Okay, my previous status pleas have yielded some very kind suggestions that haven’t totally panned out, so here’s a new strategy: if any of you (ANY OF YOU, please answer this status) do anything to help the environment in any capacity, what is it? I’m applying for jobs and am not liking my chances for the ones I’ve applied for yet but I have to keep going and I need ideas. Organizations? People you know? Please don’t tell me to be a grant writer or I’ll cry. Anything that you do/know of that’s based on SOLUTIONS with actual results, no matter how micro, would be great. (Not looking to spread ~awareness.) This status brought to you by tonight’s existential crisis.
^ That was the status, and another note of explanation: as you may have noticed, I freaking hate my current job (the tag is “complicated job feelings” but it’s really not that complicated anymore) and also hermit life is ending in less than two months and I have NO PLAN. I’ve applied to nine jobs in the last week but my chances at the ones I actually want (and probably at the ones I don’t) are not super great.
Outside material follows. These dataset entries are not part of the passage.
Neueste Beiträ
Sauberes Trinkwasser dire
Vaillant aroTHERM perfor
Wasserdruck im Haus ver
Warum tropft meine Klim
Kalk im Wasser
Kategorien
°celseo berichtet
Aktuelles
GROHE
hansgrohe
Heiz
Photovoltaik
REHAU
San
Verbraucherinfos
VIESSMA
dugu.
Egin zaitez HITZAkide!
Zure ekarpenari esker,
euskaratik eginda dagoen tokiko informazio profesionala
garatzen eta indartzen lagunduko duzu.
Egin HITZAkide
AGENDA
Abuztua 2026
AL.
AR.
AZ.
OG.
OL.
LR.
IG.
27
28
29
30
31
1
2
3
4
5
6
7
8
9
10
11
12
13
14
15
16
I’m fixated on the environment because honestly I have spent too much time freaking out about it for it not to have meant anything? Ugh, I don’t know if that makes sense, but that’s how I feel. Basically the old Mental Health Issues had me unhealthily immobilized with fear about environmental stuff a few years back, and then I sought help and became able to feel hopeful again, but I am not okay with the idea that I can just be like “well I’m better now don’t have to care about that anymore.”
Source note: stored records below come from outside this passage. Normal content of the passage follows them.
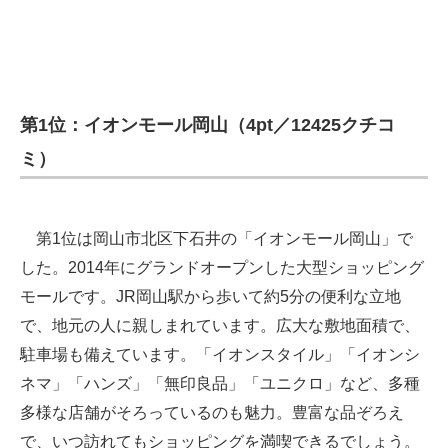
第1位：イオンモール岡山（4pt／12425クチコ
ミ）
第1位は岡山市北区下石井の「イオンモール岡山」で
した。2014年にグランドオープンした大型ショッピング
モールです。JR岡山駅から歩いて約5分の便利な立地
で、地元の人に親しまれています。広大な敷地面積で、
駐車場も備えています。「イオンスタイル」「イオンシ
ネマ」「ハンズ」「無印良品」「ユニクロ」など、多種
多様な店舗がそろっているのも魅力。豊富な品ぞろえ
で、いつ訪れてもショッピングを満喫できるでしょう。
In the beautiful ideal universe in my head, my job is writing and my volunteer work is environmental, but writing does not pay me (really want to add yet to that, so yet) and I don’t think I can juggle paid job, writing, and volunteering, so I’m trying to make the paid job environmental even though I’m kind of qualified for precisely nothing. (I also cannot stress enough how much I need to have a different paid job from the one I have now because I can feel myself edging ever closer to just quitting and even though I don’t think I’ll actually do that before I have another job, the effort NOT to do that is becoming overwhelming.)
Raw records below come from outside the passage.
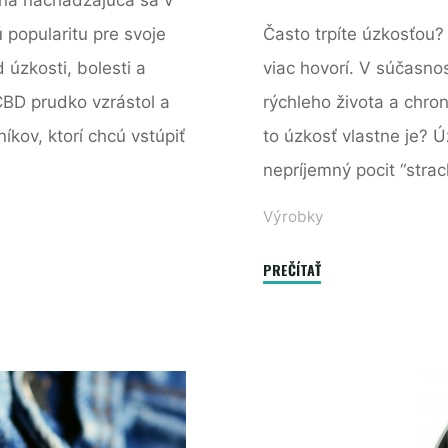
 popularitu pre svoje
Často trpíte úzkosťou?
 úzkosti, bolesti a
viac hovorí. V súčasnos
CBD prudko vzrástol a
rýchleho života a chron
íkov, ktorí chcú vstúpiť
to úzkosť vlastne je? 
nepríjemný pocit “strac
Výrobky
"Úzkosť
PREČÍTAŤ
fenomén
dnešnej
doby"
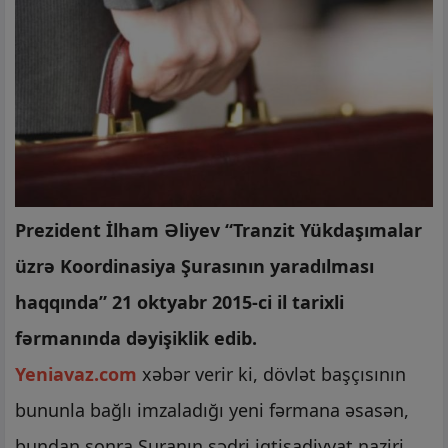
Prezident İlham Əliyev “Tranzit Yükdaşımalar
üzrə Koordinasiya Şurasının yaradılması
haqqında” 21 oktyabr 2015-ci il tarixli
fərmanında dəyişiklik edib.
Yeniavaz.com
xəbər verir ki, dövlət başçısının
bununla bağlı imzaladığı yeni fərmana əsasən,
bundan sonra Şuranın sədri iqtisadiyyat naziri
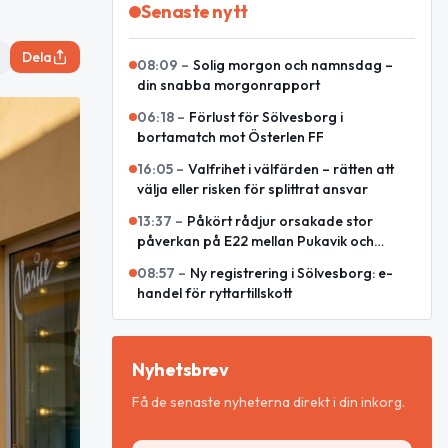
Senaste nytt
Dela
08:09
–
Solig morgon och namnsdag –
din snabba morgonrapport
06:18
–
Förlust för Sölvesborg i
bortamatch mot Österlen FF
16:05
–
Valfrihet i välfärden – rätten att
välja eller risken för splittrat ansvar
13:37
–
Påkört rådjur orsakade stor
påverkan på E22 mellan Pukavik och
Listerlandet
08:57
–
Ny registrering i Sölvesborg: e-
handel för ryttartillskott
Nyhetsbrev
Få de senaste nyheterna direkt i din inkorg.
Uh, so yeah - help? Any ideas. Any, any, any ideas. If you do anything green or greenish at all, or your brother’s roommate’s cousin’s fiance does, please let me know. And also thanks for letting me bare my anguished soul because at least now I’ve stopped crying and can go to sleep. (Wasn’t kidding about the existential crisis.) I’m flailing as hard as I can over here trying to figure out what to do, but if someone could point me in a direction to flail in, that would be amazing.